Violence in- agggh-choke-bleed... - 2/12/2014

So I downloaded Designer X's Violence: The RPG the other day. It's intended as a satire of the current state of gaming, and begins with a vicious (and well-written) diatribe on the tendency towards violence in gaming as an acceptable moral stance without consequence.

It's also just a little bit over the top.

I will not argue that there is no violence in gaming. I have certainly participated in enough. Between tabletop, console and computer, I've probably killed, knocked-out or 'arrested' enough people, animals and monsters to populate a good-sized city. And it's been a lot of fun.

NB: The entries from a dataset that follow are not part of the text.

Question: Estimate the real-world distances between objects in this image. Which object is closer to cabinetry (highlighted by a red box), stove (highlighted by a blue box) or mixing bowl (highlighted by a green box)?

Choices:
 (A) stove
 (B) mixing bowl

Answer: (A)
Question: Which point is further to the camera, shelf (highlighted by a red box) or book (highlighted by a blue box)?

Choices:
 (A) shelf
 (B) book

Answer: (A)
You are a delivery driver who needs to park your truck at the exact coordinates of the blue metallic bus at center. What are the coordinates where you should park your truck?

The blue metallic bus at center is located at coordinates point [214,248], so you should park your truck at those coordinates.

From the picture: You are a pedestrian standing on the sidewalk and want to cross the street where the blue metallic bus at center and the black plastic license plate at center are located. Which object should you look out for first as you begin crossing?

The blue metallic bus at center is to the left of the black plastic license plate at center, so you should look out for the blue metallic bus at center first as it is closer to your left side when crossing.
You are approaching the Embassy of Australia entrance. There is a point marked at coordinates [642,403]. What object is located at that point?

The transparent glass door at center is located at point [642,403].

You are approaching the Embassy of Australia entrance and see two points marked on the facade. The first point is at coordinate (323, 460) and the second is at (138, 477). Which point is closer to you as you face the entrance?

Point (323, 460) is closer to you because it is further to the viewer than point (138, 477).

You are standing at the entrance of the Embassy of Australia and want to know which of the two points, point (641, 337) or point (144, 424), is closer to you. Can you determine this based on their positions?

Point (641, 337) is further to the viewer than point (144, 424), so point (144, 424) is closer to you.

But to say that all gaming is focused on violence is to ignore large parts of what really goes on. The entire line of Sim games (beginning with SimCity and culminating with The Sims) are about resource management, and include violence only in the most cursory way. A classic SimCity challenge was to build a city that could survive an attack by a kaiju. But mostly it was about building cities, seeing them grow, and keeping them going.

Casual gaming accounts for a lot of games, as well. Tetris began the trend, which has cascaded into entire websites devoted to puzzle-solving, non-violent games that even become the structure around which social networks are built.

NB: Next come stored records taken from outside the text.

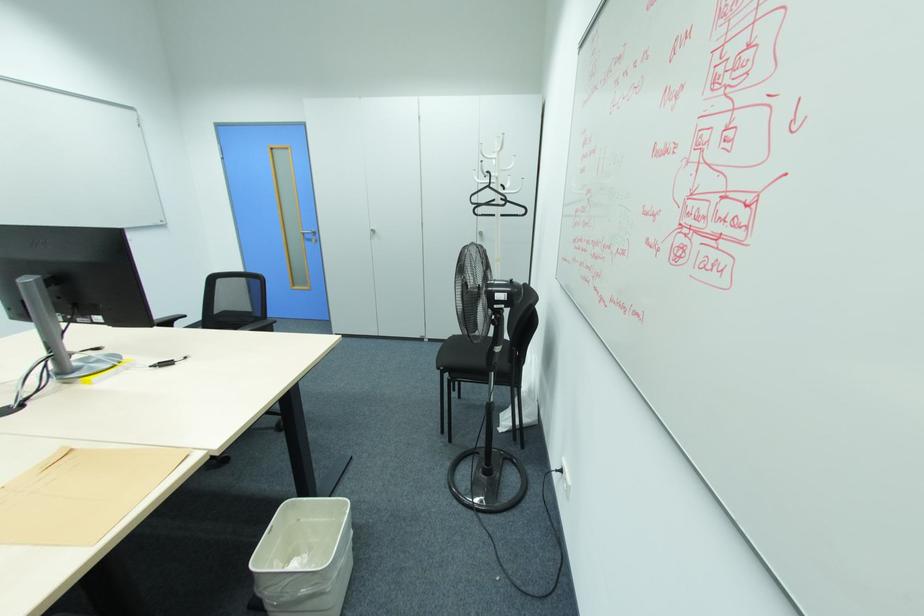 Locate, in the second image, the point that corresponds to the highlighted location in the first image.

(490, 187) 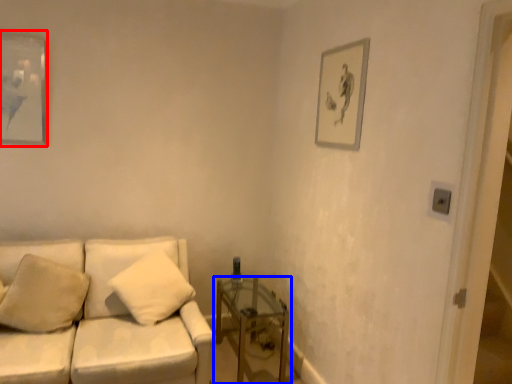 Question: Which of the following is the closest to the observer, picture frame (highlighted by a red box) or table (highlighted by a blue box)?

Choices:
 (A) picture frame
 (B) table

Answer: (B) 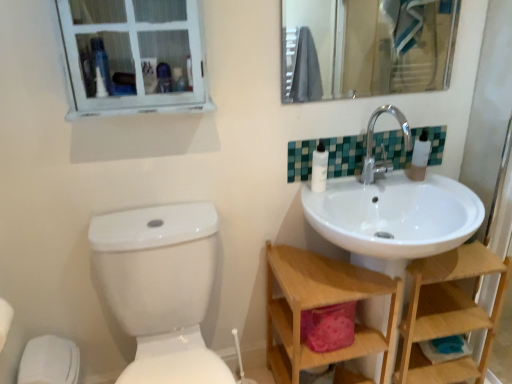 You are a GUI agent. You are given a task and a screenshot of the screen. Output one action in this format:
    pyautogui.click(x=<x>, y=<y>)
    Task: Click on the unoccupied area in front of white plastic bottles at upper right
    
    Given the screenshot: What is the action you would take?
    pyautogui.click(x=439, y=189)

Tabletop RPGs definitely descended from wargames, which themselves descended from training procedures developed for military academies and for actual warfare. But the role-playing can, and often does, take precedence over the wanton violence.

One of the best sessions I ever ran was a Shadowrun campaign set in Denver. For about three hours, two of the players had their characters running around trying to find a wedding present for a third player's character. No violence, no thefts, no crimes, just a group of people “pissing around” (our in-house term) with characters and situations having fun.

So to Designer X, I say I agree with you, but you really do have to take a step back from what you're looking at and recognize that gaming is a lot more than just the most visible parts of it.

That said, I will probably run at least one session of Violence: The RPG, just to check it out. Might be an interesting mix with Paranoia, or Toon. Hmmmm.....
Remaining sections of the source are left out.